* [About this task]:
In the copy, keep the lines from the first line of the material below through the line containing "può essere utilizzato" exactly as they are, and include no pictures.

* [Records for this exercise]:
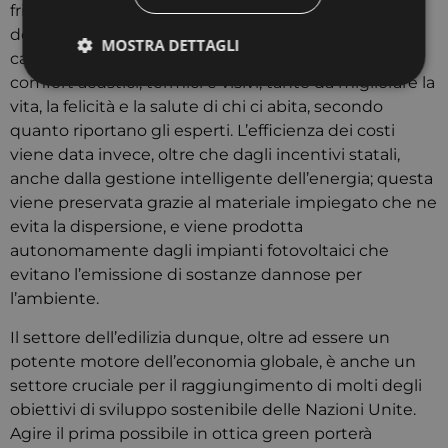
friendly forniscono una buona qualità dell’aria,
dell’acqua e una buona diminuzione di umidità e
MOSTRA DETTAGLI
campi elettromagnetici. I materiali donano poi
comfort acustici, termici e visivi, tanto da migliorare la
vita, la felicità e la salute di chi ci abita, secondo
Strettamente necessari
Targeting
quanto riportano gli esperti. L’efficienza dei costi
viene data invece, oltre che dagli incentivi statali,
I cookie strettamente necessari consentono le
anche dalla gestione intelligente dell’energia; questa
funzionalità principali del sito web come l'accesso
dell'utente e la gestione dell'account. Il sito web non
viene preservata grazie al materiale impiegato che ne
può essere utilizzato correttamente senza i cookie
evita la dispersione, e viene prodotta
strettamente necessari.
autonomamente dagli impianti fotovoltaici che
Provider
/
Nome
Scadenza
Descrizio
evitano l’emissione di sostanze dannose per
Dominio
l’ambiente.
CookieScriptConsent
4
Questo co
CookieScript
settimane
viene
www.cuberadio.it
2 giorni
utilizzato 
Il settore dell’edilizia dunque, oltre ad essere un
servizio
potente motore dell’economia globale, è anche un
Cookie-
Script.co
settore cruciale per il raggiungimento di molti degli
ricordare 
preferenze
obiettivi di sviluppo sostenibile delle Nazioni Unite.
consenso 
cookie de
Agire il prima possibile in ottica green porterà
visitatori.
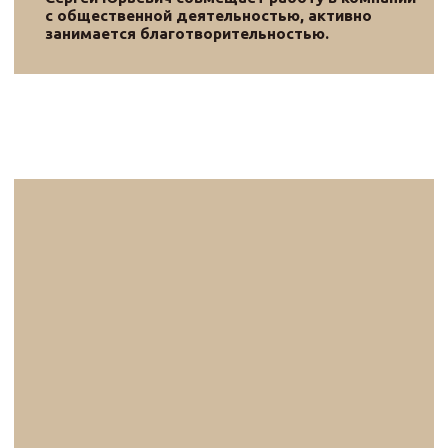
реализуемого Фондом «Традиция» при
поддержке Президентского фонда
культурных инициатив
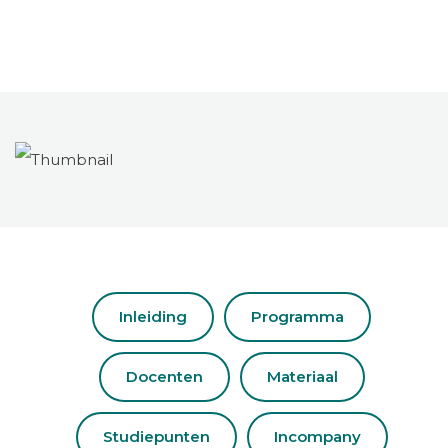
Inleiding
Programma
Docenten
Materiaal
Studiepunten
Incompany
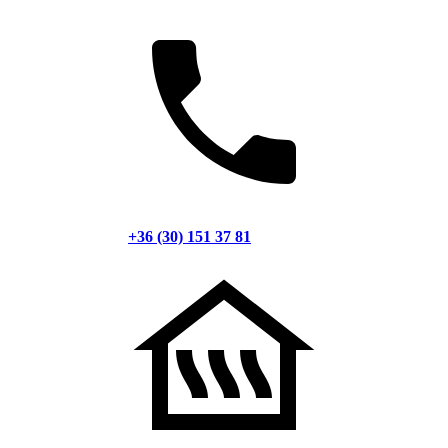
+36 (30) 151 37 81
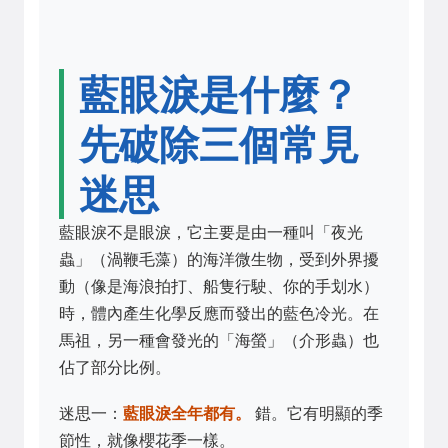
藍眼淚是什麼？
先破除三個常見
迷思
藍眼淚不是眼淚，它主要是由一種叫「夜光
蟲」（渦鞭毛藻）的海洋微生物，受到外界擾
動（像是海浪拍打、船隻行駛、你的手划水）
時，體內產生化學反應而發出的藍色冷光。在
馬祖，另一種會發光的「海螢」（介形蟲）也
佔了部分比例。
迷思一：
藍眼淚全年都有。
錯。它有明顯的季
節性，就像櫻花季一樣。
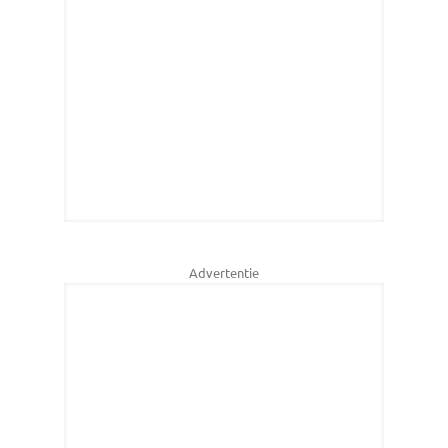
Advertentie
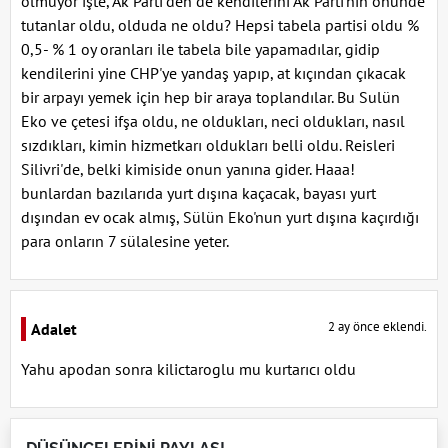
olmuyor işte, Ak Parti'den de kendilerini Ak Parti'nin önünde
tutanlar oldu, olduda ne oldu? Hepsi tabela partisi oldu %
0,5- % 1 oy oranları ile tabela bile yapamadılar, gidip
kendilerini yine CHP'ye yandaş yapıp, at kıçından çıkacak
bir arpayı yemek için hep bir araya toplandılar. Bu Sulün
Eko ve çetesi ifşa oldu, ne oldukları, neci oldukları, nasıl
sızdıkları, kimin hizmetkarı oldukları belli oldu. Reisleri
Silivri'de, belki kimiside onun yanına gider. Haaa!
bunlardan bazılarıda yurt dışına kaçacak, bayası yurt
dışından ev ocak almış, Sülün Eko'nun yurt dışına kaçırdığı
para onların 7 sülalesine yeter.
2 ay önce eklendi.
Adalet
Yahu apodan sonra kilictaroglu mu kurtarıcı oldu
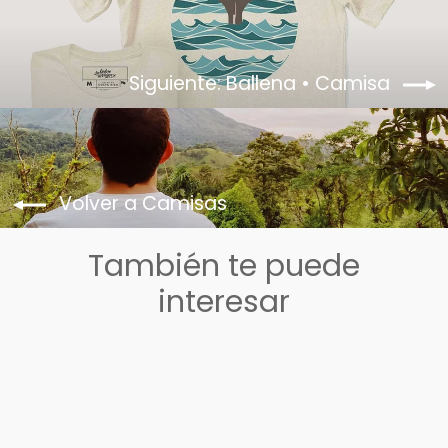
Siguiente: Ballena • Camisa
Volver a Camisas
También te puede
interesar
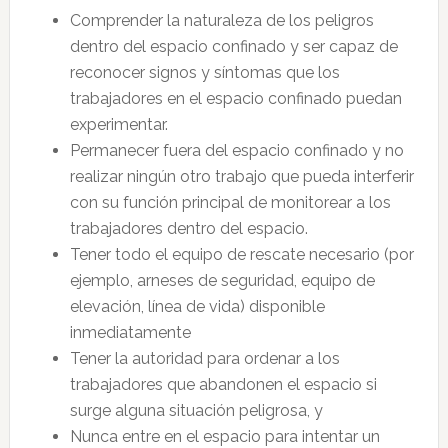
Comprender la naturaleza de los peligros
dentro del espacio confinado y ser capaz de
reconocer signos y síntomas que los
trabajadores en el espacio confinado puedan
experimentar.
Permanecer fuera del espacio confinado y no
realizar ningún otro trabajo que pueda interferir
con su función principal de monitorear a los
trabajadores dentro del espacio.
Tener todo el equipo de rescate necesario (por
ejemplo, arneses de seguridad, equipo de
elevación, línea de vida) disponible
inmediatamente
Tener la autoridad para ordenar a los
trabajadores que abandonen el espacio si
surge alguna situación peligrosa, y
Nunca entre en el espacio para intentar un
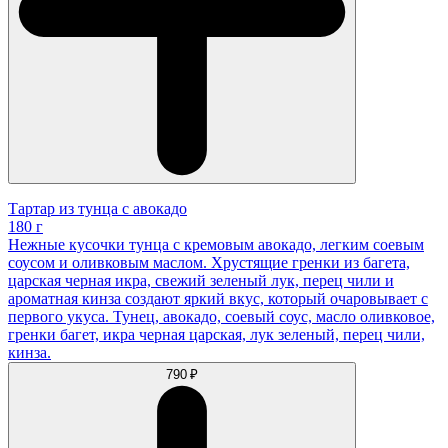
Тартар из тунца с авокадо
180 г
Нежные кусочки тунца с кремовым авокадо, легким соевым
соусом и оливковым маслом. Хрустящие гренки из багета,
царская черная икра, свежий зеленый лук, перец чили и
ароматная кинза создают яркий вкус, который очаровывает с
первого укуса. Тунец, авокадо, соевый соус, масло оливковое,
гренки багет, икра черная царская, лук зеленый, перец чили,
кинза.
790 ₽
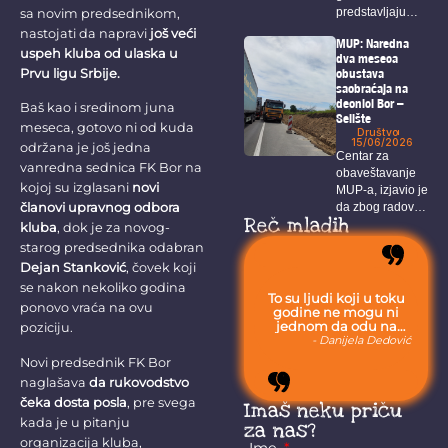
predstavljaju
sa novim predsednikom,
prepoznatljivu
nastojati da napravi
još veći
MUP: Naredna
sliku Bora, a
uspeh kluba od ulaska u
dva meseca
među...
obustava
Prvu ligu Srbije.
saobraćaja na
deonici Bor –
Baš kao i sredinom juna
Selište
meseca, gotovo ni od kuda
Društvo
15/06/2026
održana je još jedna
Centar za
vanredna sednica FK Bor na
obaveštavanje
kojoj su izglasani
novi
MUP-a, izjavio je
članovi upravnog odbora
da zbog radova
Reč mladih
na...
kluba
, dok je za novog-
starog predsednika odabran
Dejan Stanković
, čovek koji
se nakon nekoliko godina
To su ljudi koji u toku
ponovo vraća na ovu
godine ne mogu ni
jednom da odu na
poziciju.
more, jer moraju da
- Danijela Dedović
budu uvek sa svojom
Novi predsednik FK Bor
stokom.
naglašava
da rukovodstvo
čeka dosta posla
, pre svega
Imaš neku priču
kada je u pitanju
za nas?
organizacija kluba,
Ime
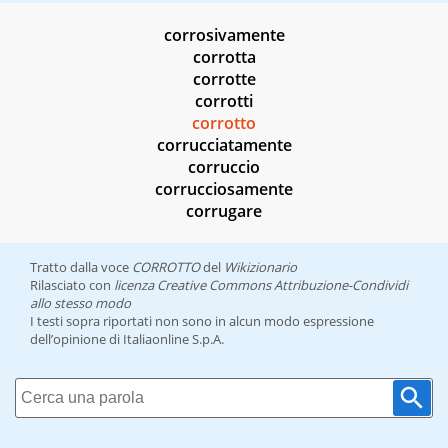
corrosivamente
corrotta
corrotte
corrotti
corrotto
corrucciatamente
corruccio
corrucciosamente
corrugare
Tratto dalla voce
CORROTTO
del
Wikizionario
Rilasciato con
licenza Creative Commons Attribuzione-Condividi
allo stesso modo
I testi sopra riportati non sono in alcun modo espressione
dell’opinione di Italiaonline S.p.A.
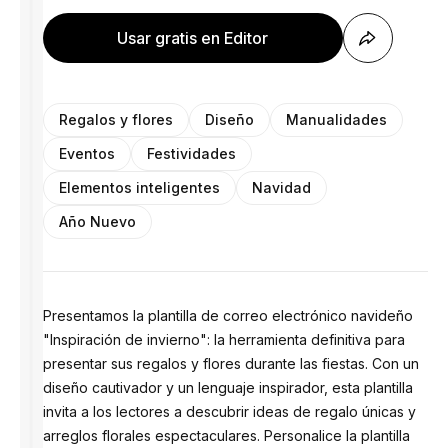
Usar gratis en Editor
Regalos y flores
Diseño
Manualidades
Eventos
Festividades
Elementos inteligentes
Navidad
Año Nuevo
Presentamos la plantilla de correo electrónico navideño
"Inspiración de invierno": la herramienta definitiva para
presentar sus regalos y flores durante las fiestas. Con un
diseño cautivador y un lenguaje inspirador, esta plantilla
invita a los lectores a descubrir ideas de regalo únicas y
arreglos florales espectaculares. Personalice la plantilla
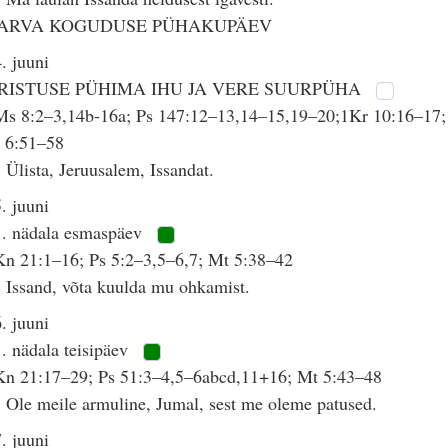
ARVA KOGUDUSE PÜHAKUPÄEV
. juuni
RISTUSE PÜHIMA IHU JA VERE SUURPÜHA
Ms 8:2–3,14b-16a; Ps 147:12–13,14–15,19–20;1Kr 10:16–17;
h 6:51–58
 Ülista, Jeruusalem, Issandat.
. juuni
1. nädala esmaspäev
n 21:1–16; Ps 5:2–3,5–6,7; Mt 5:38–42
 Issand, võta kuulda mu ohkamist.
. juuni
. nädala teisipäev
Kn 21:17–29; Ps 51:3–4,5–6abcd,11+16; Mt 5:43–48
 Ole meile armuline, Jumal, sest me oleme patused.
. juuni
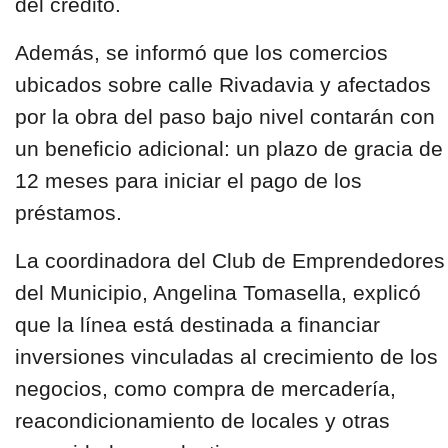
del crédito.
Además, se informó que los comercios
ubicados sobre calle Rivadavia y afectados
por la obra del paso bajo nivel contarán con
un beneficio adicional: un plazo de gracia de
12 meses para iniciar el pago de los
préstamos.
La coordinadora del Club de Emprendedores
del Municipio, Angelina Tomasella, explicó
que la línea está destinada a financiar
inversiones vinculadas al crecimiento de los
negocios, como compra de mercadería,
reacondicionamiento de locales y otras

* [Task output]:
friendly forniscono una buona qualità dell’aria,
dell’acqua e una buona diminuzione di umidità e
MOSTRA DETTAGLI
campi elettromagnetici. I materiali donano poi
comfort acustici, termici e visivi, tanto da migliorare la
vita, la felicità e la salute di chi ci abita, secondo
Strettamente necessari
Targeting
quanto riportano gli esperti. L’efficienza dei costi
viene data invece, oltre che dagli incentivi statali,
I cookie strettamente necessari consentono le
anche dalla gestione intelligente dell’energia; questa
funzionalità principali del sito web come l'accesso
dell'utente e la gestione dell'account. Il sito web non
viene preservata grazie al materiale impiegato che ne
può essere utilizzato correttamente senza i cookie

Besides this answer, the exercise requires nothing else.